Thruv menampakkan dirinya, ia tidak tahan. Lelaki berkulit pucat itu tidak tega melihat keadaan Sofia.

"Nona, tunggu saya!" seru Thruv Niramon, pria itu keluar dan muncul dari balik semak-semak tempat ia menyembunyikan diri.

Sofia hampir saja terjatuh akibat mendengar teriakan Thruv yang sangat tiba-tiba. "Tuan, Anda yang membawa seekor kuda tadi, bukan?"

Thruv mengangguk, lelaki itu sedikit menunduk hormat pada Sofia. "Pulanglah bersama saya, Nona."

Sofia segera memundurkan langkahnya beberapa kali saat tangan Thruv tiba-tiba terulur di hadapannya. "Maaf, saya bisa berjalan sendiri. Saya mohon pergilah, saya takut dengan Anda."

"Saya Thruv Niramon, seperti yang Anda katakan beberapa saat yang lalu. Maaf saya berbohong kepada Anda, saya kakak tiri Zeno Bridgestone." Thruv mencoba untuk menjelaskan agar Sofia tidak takut lagi kepada dirinya.

Tubuh Sofia hampir limbung, andai saja Thruv tidak menahannya. Binar cerah di wajah Sofia tampak merekah, seakan ada harapan baru yang timbul dari dalam raganya. "Kakak, Zeno pergi. Apakah dia kembali ke rumahnya bersama dengan Anda? Saya mohon, pertemukan kami."

Tanpa sadar Sofia mencengkeram erat pakaian yang Thruv kenakan. Perasaan bahagia membuatnya lupa diri, yang ada di dalam sanubari hanya nama Zeno untuk saat ini.

Thruv terdiam, ia tidak bisa menjawab pertanyaan yang Sofia ajukan padanya.  "Mari, saya antarkan pulang terlebih dahulu."

sofia memilih untuk ikut, ia juga ingin segera sampai di kediamannya.

Dalam perjalanan pulang, sesekali Sofia mengajukan pertanyaan pada Thruv. Namun, pria itu sama sekali tidak berniat memberikan jawaban.

"Tuan Thruv, atau Kakak ipar? Anda lebih nyaman saya sebut apa?" tanya Sofia.

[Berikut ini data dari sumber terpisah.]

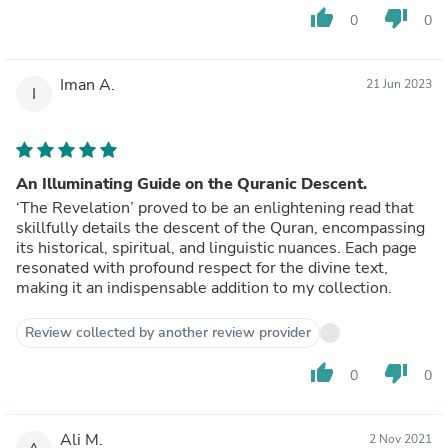
thumb_up
thumb_down
0
0
Iman A.
21 Jun 2023
I
An Illuminating Guide on the Quranic Descent.
‘The Revelation’ proved to be an enlightening read that
skillfully details the descent of the Quran, encompassing
its historical, spiritual, and linguistic nuances. Each page
resonated with profound respect for the divine text,
making it an indispensable addition to my collection.
Review collected by another review provider
thumb_up
thumb_down
0
0
Ali M.
2 Nov 2021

Wanita cantik itu mendongak perlahan, netra keduanya bertemu namun dengan gerakan kilat Thruv memutusnya sepihak.

Sofia kembali fokus menatap jalanan di depan. Ia merasa jika kakak iparnya itu tidak menyukai dirinya. Hati Sofia mendadak muram, padahal hanya Thruv yang wanita itu kenal. Ia sama sekali tidak tahu siapa keluarga Zeno yang lain.

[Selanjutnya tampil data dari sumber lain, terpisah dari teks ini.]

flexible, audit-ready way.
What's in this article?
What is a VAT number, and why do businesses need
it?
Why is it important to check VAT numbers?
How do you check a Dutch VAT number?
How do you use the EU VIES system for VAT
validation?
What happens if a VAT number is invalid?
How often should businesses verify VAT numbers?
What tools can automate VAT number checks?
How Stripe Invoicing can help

"Mau istirahat sebentar? Perjalanan masih sangat jauh, kasihan bayimu. Lebih baik kita mencari makan di sekitar sini."

Sofia ingin mengangguk saat mendengar tawaran kakak iparnya. Namun sekali lagi, ia merasa takut jika hal itu nanti akan merepotkan orang lain. "Mmm, tidak perlu. Nanti saya makan di rumah saja, Tuan."

Tak lagi meminta persetujuan dari Sofia, Thruv menghentikan kudanya pada sebuah kedai makanan yang tampak ramai oleh banyaknya pengunjung. "Kemari, saya bantu turun."

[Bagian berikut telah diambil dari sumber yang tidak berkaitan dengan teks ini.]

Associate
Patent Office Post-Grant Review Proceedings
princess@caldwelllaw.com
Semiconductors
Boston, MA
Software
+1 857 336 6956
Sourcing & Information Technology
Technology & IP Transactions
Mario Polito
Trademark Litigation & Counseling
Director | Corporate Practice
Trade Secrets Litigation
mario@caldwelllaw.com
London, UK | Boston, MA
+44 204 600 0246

Sofia mengulurkan tangan walaupun sejujurnya ia merasa tidak nyaman saat bersentuhan dengan pria lain. Entah mengapa ia merasa tidak lagi pantas untuk hal itu, mengingat jika dirinya saat ini tengah bersuami.

Thruv menyantap makanannya dengan tenang. Berbeda dengan Sofia yang terlihat sangat gelisah.

"Kenapa? Tidak menyukai makanannya?" tanya Thruv penasaran.

Sofia menggeleng dengan cepat, "Tidak. Bukan itu. Perut saya sedikit terasa nyeri."

Refleks tangan Thruv mengusap perut Sofia. Yang mana hal itu membuat tubuh sang wanita menegang hebat. Tanpa sadar ia menahan napas, matanya melirik ke arah sekitar. Namun tidak seperti yang ia bayangkan, mereka semua terlalu sibuk dengan urusannya masing-masing.

"Anda sedang hamil? Bolehkah saya meramalkan nasib Anda?" tanya seorang wanita tua yang tiba-tiba saja datang menghampiri meja Sofia.

Sofia menatap Thruv untuk meminta persetujuan, dan mendapat anggukan sebagai jawabannya.

"Kemarikan telapak tangan kiri Anda, Nyonya." Sofia mengulurkan tangan sesuai dengan permintaan peramal tua itu.

"Terlihat sangat pucat, Anda pasti kelelahan. Jangan bekerja terlalu keras," ucap peramal.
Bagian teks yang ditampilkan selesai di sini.